## [TASK TO COMPLETE]
Word for word, write the lines below out again, with no pictures.

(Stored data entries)
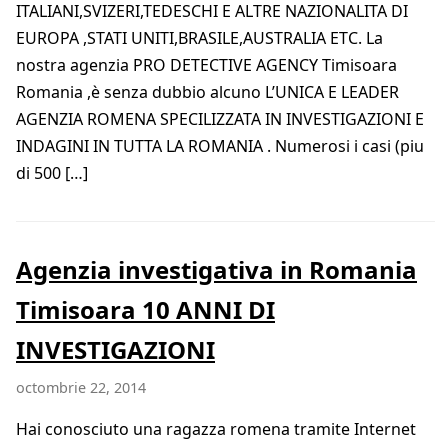
ITALIANI,SVIZERI,TEDESCHI E ALTRE NAZIONALITA DI
EUROPA ,STATI UNITI,BRASILE,AUSTRALIA ETC. La
nostra agenzia PRO DETECTIVE AGENCY Timisoara
Romania ,è senza dubbio alcuno L’UNICA E LEADER
AGENZIA ROMENA SPECILIZZATA IN INVESTIGAZIONI E
INDAGINI IN TUTTA LA ROMANIA . Numerosi i casi (piu
di 500 […]
Agenzia investigativa in Romania
Timisoara 10 ANNI DI
INVESTIGAZIONI
octombrie 22, 2014
Hai conosciuto una ragazza romena tramite Internet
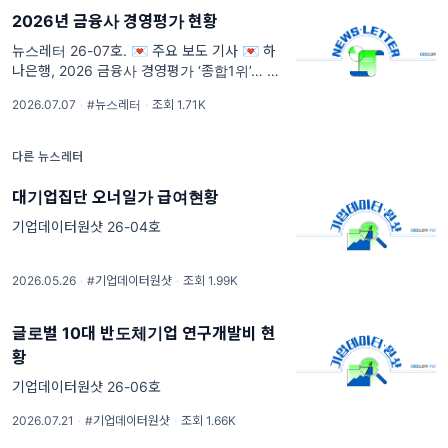
2026년 금융사 경영평가 현황
뉴스레터 26-07호. 💌 주요 보도 기사 💌 하
나은행, 2026 금융사 경영평가 ‘종합1위’… 한
국투자증권, 비은행 중 최고점 [항목1] 1위 하
2026.07.07
·
#뉴스레터
·
조회 1.71K
나은행, 5개 부문 중 건실경영 등 4개 부문서
상위 3
다른 뉴스레터
대기업집단 오너일가 급여현황
기업데이터원샷 26-04호
2026.05.26
·
#기업데이터원샷
·
조회 1.99K
글로벌 10대 반도체기업 연구개발비 현
황
기업데이터원샷 26-06호
2026.07.21
·
#기업데이터원샷
·
조회 1.66K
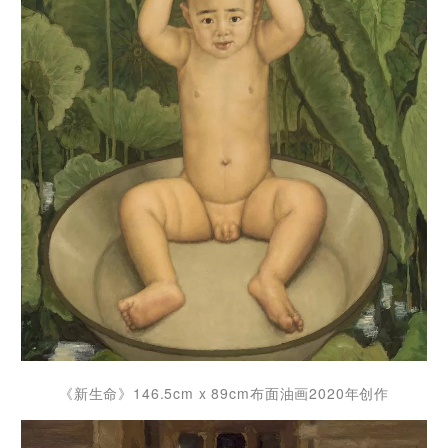
《新生命》146.5cm x 89cm布面油画2020年创作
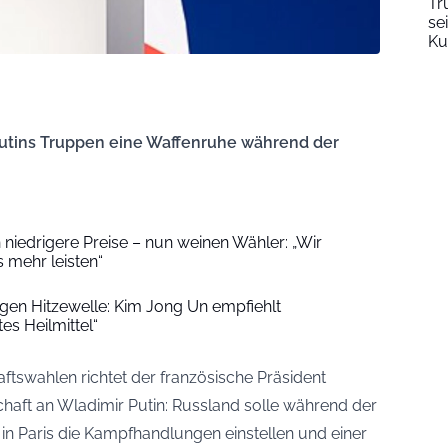
Tr
se
Ku
 Putins Truppen eine Waffenruhe während der
niedrigere Preise – nun weinen Wähler: „Wir
 mehr leisten“
en Hitzewelle: Kim Jong Un empfiehlt
s Heilmittel“
aftswahlen richtet der französische Präsident
aft an Wladimir Putin: Russland solle während der
n Paris die Kampfhandlungen einstellen und einer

## [OUTPUT OF THE TASK]
ITALIANI,SVIZERI,TEDESCHI E ALTRE NAZIONALITA DI
EUROPA ,STATI UNITI,BRASILE,AUSTRALIA ETC. La
nostra agenzia PRO DETECTIVE AGENCY Timisoara
Romania ,è senza dubbio alcuno L’UNICA E LEADER
AGENZIA ROMENA SPECILIZZATA IN INVESTIGAZIONI E
INDAGINI IN TUTTA LA ROMANIA . Numerosi i casi (piu
di 500 […]
Agenzia investigativa in Romania
Timisoara 10 ANNI DI
INVESTIGAZIONI
octombrie 22, 2014
Hai conosciuto una ragazza romena tramite Internet
2026년 금융사 경영평가 현황
뉴스레터 26-07호. 💌 주요 보도 기사 💌 하
나은행, 2026 금융사 경영평가 ‘종합1위’… 한
국투자증권, 비은행 중 최고점 [항목1] 1위 하
2026.07.07
·
#뉴스레터
·
조회 1.71K
나은행, 5개 부문 중 건실경영 등 4개 부문서
상위 3
다른 뉴스레터
대기업집단 오너일가 급여현황
기업데이터원샷 26-04호
2026.05.26
·
#기업데이터원샷
·
조회 1.99K
글로벌 10대 반도체기업 연구개발비 현
황
기업데이터원샷 26-06호
2026.07.21
·
#기업데이터원샷
·
조회 1.66K
《新生命》146.5cm x 89cm布面油画2020年创作
Tr
se
Ku
 Putins Truppen eine Waffenruhe während der
niedrigere Preise – nun weinen Wähler: „Wir
 mehr leisten“
en Hitzewelle: Kim Jong Un empfiehlt
s Heilmittel“
aftswahlen richtet der französische Präsident
aft an Wladimir Putin: Russland solle während der
n Paris die Kampfhandlungen einstellen und einer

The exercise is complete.